The lowest-level way to do this is with the same Linux system calls ls
uses.
So look at the output of strace -efile,getdents ls
:
execve("/bin/ls", ["ls"], [/* 72 vars */]) = 0
...
openat(AT_FDCWD, ".", O_RDONLY|O_NONBLOCK|O_DIRECTORY|O_CLOEXEC) = 3
getdents(3, /* 23 entries */, 32768) = 840
getdents(3, /* 0 entries */, 32768) = 0
...
getdents is a Linux-specific system call. The man page says that it's used under the hood by libc's readdir(3)
POSIX API function.
The lowest-level portable way (portable to POSIX systems), is to use the libc functions to open a directory and read the entries. POSIX doesn't specify the exact system call interface, unlike for non-directory files.
These functions:
DIR *opendir(const char *name);
struct dirent *readdir(DIR *dirp);
can be used like this:
// print all directories, and symlinks to directories, in the CWD.
// like sh -c 'ls -1UF -d */' (single-column output, no sorting, append a / to dir names)
// tested and works on Linux, with / without working d_type
#define _GNU_SOURCE // includes _BSD_SOURCE for DT_UNKNOWN etc.
#include <dirent.h>
#include <stdint.h>
#include <sys/types.h>
#include <sys/stat.h>
#include <stdio.h>
#include <stdlib.h>
int main() {
DIR *dirhandle = opendir("."); // POSIX doesn't require this to be a plain file descriptor. Linux uses open(".", O_DIRECTORY); to implement this
//^Todo: error check
struct dirent *de;
while(de = readdir(dirhandle)) { // NULL means end of directory
_Bool is_dir;
#ifdef _DIRENT_HAVE_D_TYPE
if (de->d_type != DT_UNKNOWN && de->d_type != DT_LNK) {
// don't have to stat if we have d_type info, unless it's a symlink (since we stat, not lstat)
is_dir = (de->d_type == DT_DIR);
} else
#endif
{ // the only method if d_type isn't available,
// otherwise this is a fallback for FSes where the kernel leaves it DT_UNKNOWN.
struct stat stbuf;
// stat follows symlinks, lstat doesn't.
stat(de->d_name, &stbuf); // TODO: error check
is_dir = S_ISDIR(stbuf.st_mode);
}
if (is_dir) {
printf("%s/
", de->d_name);
}
}
}
There's also a fully compilable example of reading directory entries and printing file info in the Linux stat(3posix)
man page. (not the Linux stat(2)
man page; it has a different example).
The man page for readdir(3)
says the Linux declaration of struct dirent is:
struct dirent {
ino_t d_ino; /* inode number */
off_t d_off; /* not an offset; see NOTES */
unsigned short d_reclen; /* length of this record */
unsigned char d_type; /* type of file; not supported
by all filesystem types */
char d_name[256]; /* filename */
};
d_type is either DT_UNKNOWN
, in which case you need to stat
to learn anything about whether the directory entry is itself a directory.
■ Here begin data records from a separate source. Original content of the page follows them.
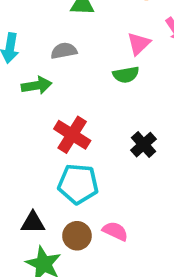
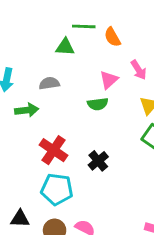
black cross: (144, 145) -> (98, 161), moved

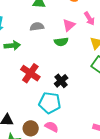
gray semicircle: (49, 83) -> (37, 27), moved
cyan pentagon: (57, 189) -> (50, 103), moved

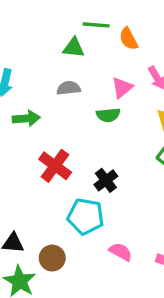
pink semicircle: (52, 127) -> (121, 252), moved

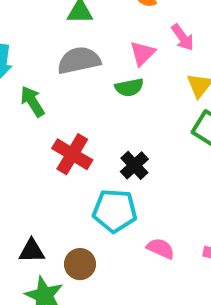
gray semicircle: (69, 88) -> (79, 60), size x1.5
green arrow: (26, 118) -> (32, 101), turned -112

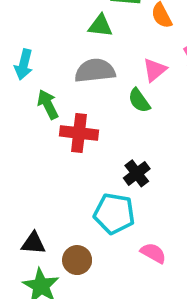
green semicircle: (129, 87) -> (139, 100), turned 60
red cross: (72, 154) -> (79, 133), moved, turned -30

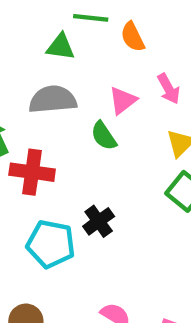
cyan pentagon: (114, 214) -> (51, 244), moved

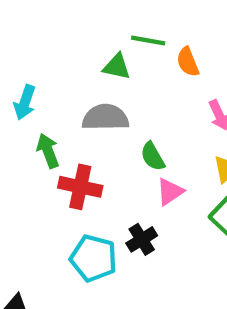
pink triangle: (123, 100) -> (170, 192), moved

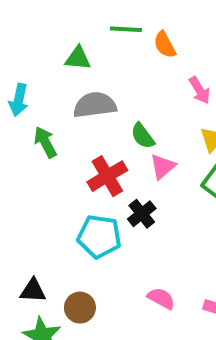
green triangle: (117, 67) -> (78, 58), moved
red cross: (80, 187) -> (107, 176), moved, turned -36

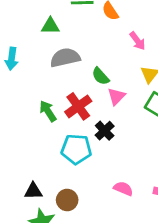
green arrow: (45, 142) -> (48, 111), moved

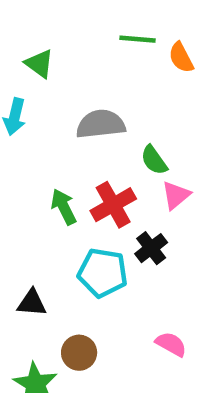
green triangle: (50, 26) -> (39, 64), moved, turned 30
black triangle: (33, 191) -> (32, 303), moved

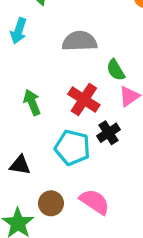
red cross: (113, 205) -> (84, 99), turned -32
green arrow: (64, 207) -> (32, 102), moved
pink semicircle: (171, 344) -> (95, 202), moved, size x1.4

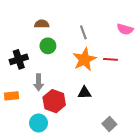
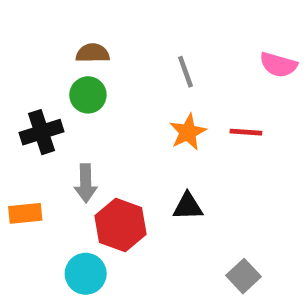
green circle: (48, 46) -> (88, 95), moved
orange star: (84, 59) -> (188, 132), size x0.7

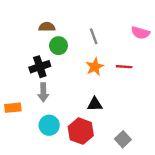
green circle: (88, 95) -> (59, 46), moved
black cross: (42, 132) -> (40, 67), moved
red hexagon: (120, 225) -> (81, 131), moved
cyan circle: (86, 274) -> (49, 125), moved

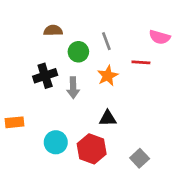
green circle: (59, 46) -> (78, 52), moved
red line: (124, 67) -> (141, 62), moved
gray arrow: (43, 92) -> (73, 88), moved

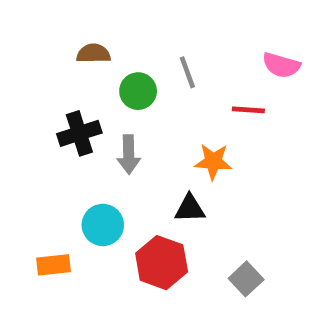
orange star: (108, 76) -> (213, 162), moved, turned 30
orange rectangle: (14, 122) -> (54, 265), moved
cyan circle: (56, 142) -> (103, 225), moved

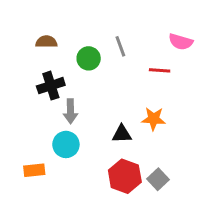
brown semicircle: (93, 54) -> (46, 42), moved
gray arrow: (129, 154) -> (70, 111), moved
orange star: (213, 162) -> (154, 119), moved
red hexagon: (162, 263) -> (125, 176), moved

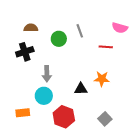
black cross: (51, 86) -> (25, 52), moved
red hexagon: (125, 176) -> (64, 117), moved

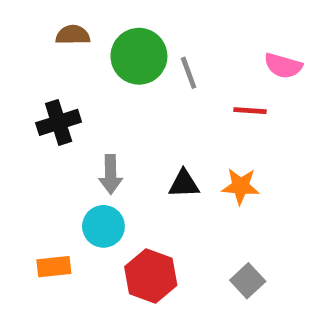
brown semicircle: (31, 28) -> (73, 35), moved
green circle: (59, 39) -> (139, 56), moved, size x1.5
black triangle: (81, 89) -> (184, 184), moved

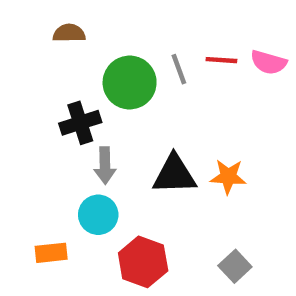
green circle: (139, 56) -> (130, 83), moved
red line: (250, 111) -> (221, 60), moved
black cross: (59, 122) -> (80, 123), moved
black triangle: (184, 184) -> (174, 174), size x1.5

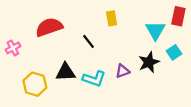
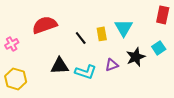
yellow rectangle: (112, 18) -> (102, 34), moved
cyan triangle: (155, 30) -> (124, 28), moved
yellow hexagon: (35, 84) -> (16, 79), moved

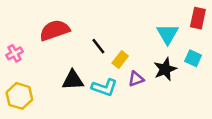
cyan triangle: (124, 28) -> (168, 34), moved
yellow rectangle: (102, 34) -> (120, 59), moved, turned 48
cyan square: (159, 48) -> (193, 58), turned -32

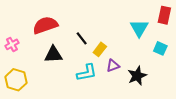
black star: (165, 69) -> (137, 76), moved
black triangle: (73, 80) -> (53, 55), moved
cyan L-shape: (104, 87) -> (87, 73), turned -30

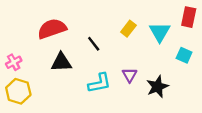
pink cross: (12, 44) -> (14, 62), moved
yellow rectangle: (100, 49) -> (128, 29), moved
purple triangle: (113, 66) -> (130, 75), turned -40

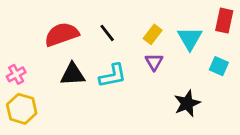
black line: (94, 44) -> (107, 33), moved
purple triangle: (130, 75) -> (154, 62), moved
cyan L-shape: (99, 83) -> (113, 76), moved

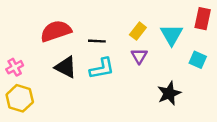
black line: (107, 33) -> (97, 41), moved, turned -49
black triangle: (73, 74) -> (66, 67), turned 30

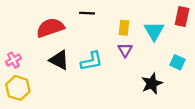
yellow rectangle: (138, 31) -> (124, 28), turned -32
black line: (97, 41) -> (87, 13), moved
cyan square: (198, 60) -> (178, 62), moved

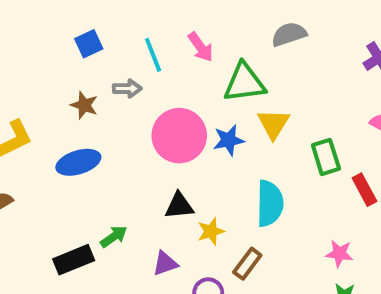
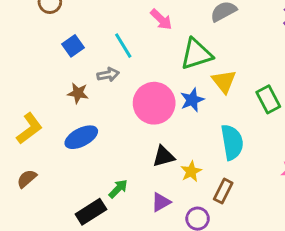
pink arrow: (201, 47) -> (161, 19), moved

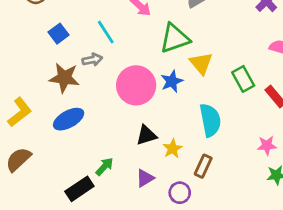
brown star: (78, 93) -> (64, 78), size x1.5
brown semicircle: (27, 179) -> (18, 159), size x1.4

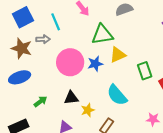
blue square: (59, 34) -> (23, 17), size x1.5
yellow triangle: (201, 63) -> (118, 55), turned 36
cyan semicircle: (210, 120) -> (117, 95), turned 140
green arrow: (104, 167) -> (40, 101), moved

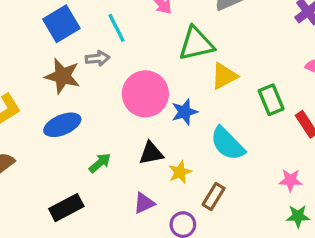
blue star: (95, 64) -> (184, 112), moved

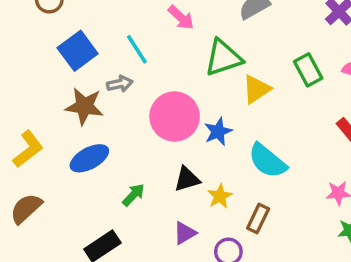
green rectangle: (271, 100) -> (308, 70), moved

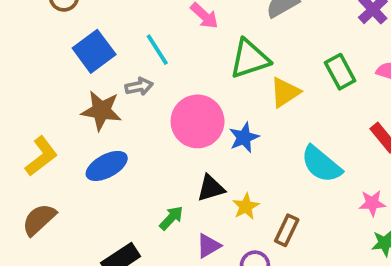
cyan semicircle: (267, 161) -> (321, 164), moved
green arrow: (133, 195) -> (171, 218), moved

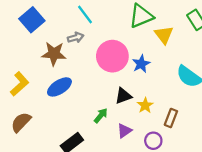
blue square: (94, 51) -> (32, 20), moved
yellow triangle: (285, 92) -> (164, 35), turned -30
Or it can be DT_DIR
or something else, in which case you can be sure it is or isn't a directory without having to stat
it.
Some filesystems, like EXT4 I think, and very recent XFS (with the new metadata version), keep type info in the directory, so it can be returned without having to load the inode from disk. This is a huge speedup for find -name
: it doesn't have to stat anything to recurse through subdirs. But for filesystems that don't do this, d_type
will always be DT_UNKNOWN
, because filling it in would require reading all the inodes (which might not even be loaded from disk).
Sometimes you're just matching on filenames, and don't need type info, so it would be bad if the kernel spent a lot of extra CPU time (or especially I/O time) filling in d_type
when it's not cheap. d_type
is just a performance shortcut; you always need a fallback (except maybe when writing for an embedded system where you know what FS you're using and that it always fills in d_type
, and that you have some way to detect the breakage when someone in the future tries to use this code on another FS type.)